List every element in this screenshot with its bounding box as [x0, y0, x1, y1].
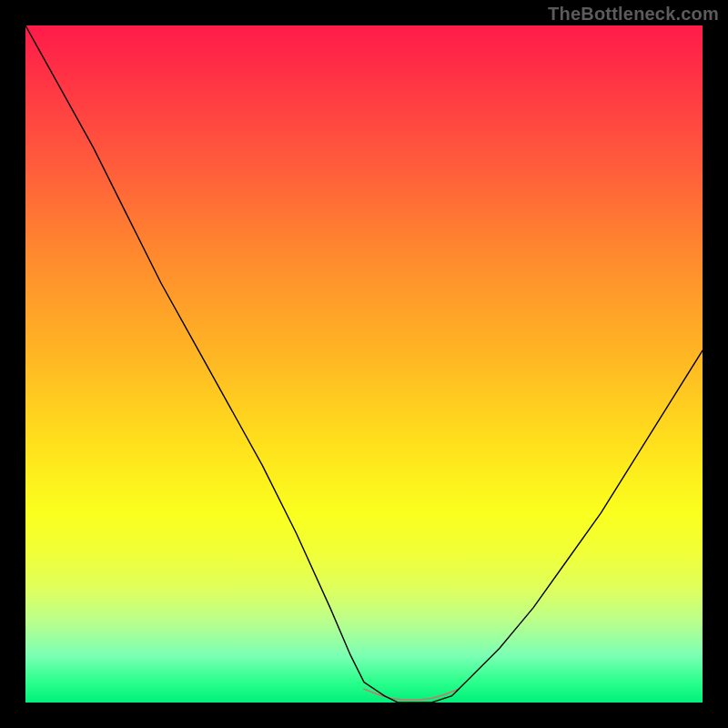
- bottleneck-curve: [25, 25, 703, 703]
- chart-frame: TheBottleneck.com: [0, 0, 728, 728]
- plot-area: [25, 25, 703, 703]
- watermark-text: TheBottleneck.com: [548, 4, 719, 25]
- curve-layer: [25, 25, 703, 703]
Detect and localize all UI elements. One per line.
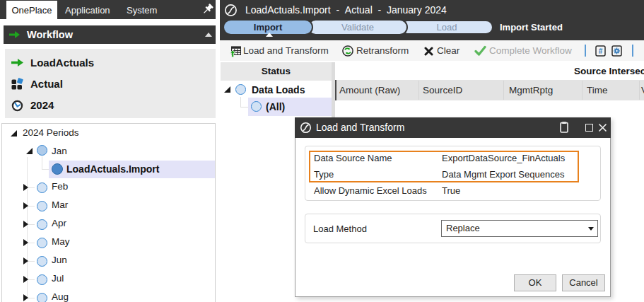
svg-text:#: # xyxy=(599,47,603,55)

──────────

• **Task to complete**
The copy you write must hold every record verbatim and none of the pictures.

• **Result for this task**
List every element in this screenshot with its bounding box as [x0, y0, x1, y1].
- bottleneck-curve: [25, 25, 703, 703]
- chart-frame: TheBottleneck.com: [0, 0, 728, 728]
- plot-area: [25, 25, 703, 703]
- watermark-text: TheBottleneck.com: [548, 4, 719, 25]
- curve-layer: [25, 25, 703, 703]
Detect and localize all UI elements. One per line.
svg-text:#: # xyxy=(599,47,603,55)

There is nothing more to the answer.